What needs to be done -
Skipping each picture, output the entries exactly as they stand below.

BEGIN Task input

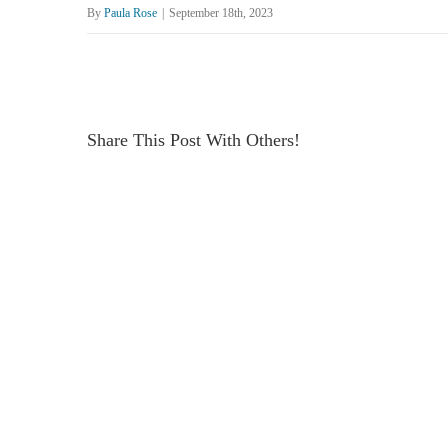
By
Paula Rose
|
September 18th, 2023
Share This Post With Others!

END Task input

Result of this task -
By
Paula Rose
|
September 18th, 2023
Share This Post With Others!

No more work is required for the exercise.